Stored items from a collection:
----------------

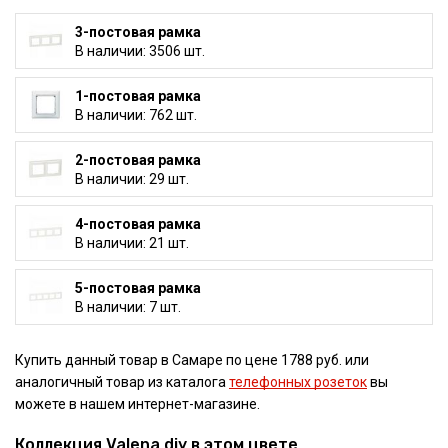
3-постовая рамка
В наличии: 3506 шт.
1-постовая рамка
В наличии: 762 шт.
2-постовая рамка
В наличии: 29 шт.
4-постовая рамка
В наличии: 21 шт.
5-постовая рамка
В наличии: 7 шт.
Купить данный товар в Самаре по цене 1788 руб. или
аналогичный товар из каталога
телефонных розеток
вы
можете в нашем интернет-магазине.
Коллекция Valena diy в этом цвете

----------------

## BRIEF
Only the number should be given: the count of lines above that hold the word "рамка".

## REPLY
5